| Exercise brief |
Copy out each line of the listing that has the word "rect" in it.

| Supplied data |

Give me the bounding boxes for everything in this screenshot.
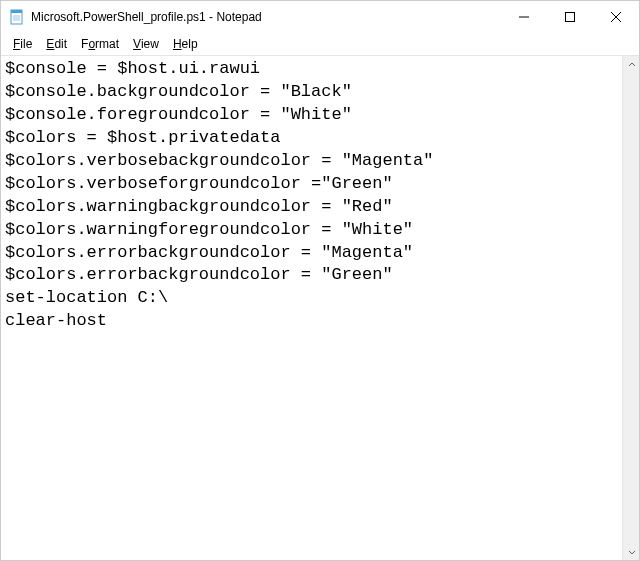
text-editor[interactable]: $console = $host.ui.rawui $console.backg… (1, 56, 622, 560)
close-button[interactable] (593, 1, 639, 33)
maximize-icon (565, 12, 575, 22)
chevron-up-icon (628, 61, 636, 69)
menu-help[interactable]: Help (167, 35, 204, 53)
menu-edit[interactable]: Edit (40, 35, 73, 53)
vertical-scrollbar[interactable] (622, 56, 639, 560)
editor-container: $console = $host.ui.rawui $console.backg… (1, 55, 639, 560)
menu-file[interactable]: File (7, 35, 38, 53)
scroll-up-button[interactable] (623, 56, 640, 73)
menubar: File Edit Format View Help (1, 33, 639, 55)
notepad-icon (9, 9, 25, 25)
chevron-down-icon (628, 548, 636, 556)
menu-view[interactable]: View (127, 35, 165, 53)
minimize-button[interactable] (501, 1, 547, 33)
svg-rect-1 (11, 10, 22, 13)
maximize-button[interactable] (547, 1, 593, 33)
svg-rect-6 (566, 13, 575, 22)
menu-format[interactable]: Format (75, 35, 125, 53)
window-title: Microsoft.PowerShell_profile.ps1 - Notep… (31, 10, 501, 24)
scroll-down-button[interactable] (623, 543, 640, 560)
titlebar: Microsoft.PowerShell_profile.ps1 - Notep… (1, 1, 639, 33)
close-icon (611, 12, 621, 22)
window-controls (501, 1, 639, 33)
minimize-icon (519, 12, 529, 22)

| Response to this exercise |
svg-rect-1 (11, 10, 22, 13)
svg-rect-6 (566, 13, 575, 22)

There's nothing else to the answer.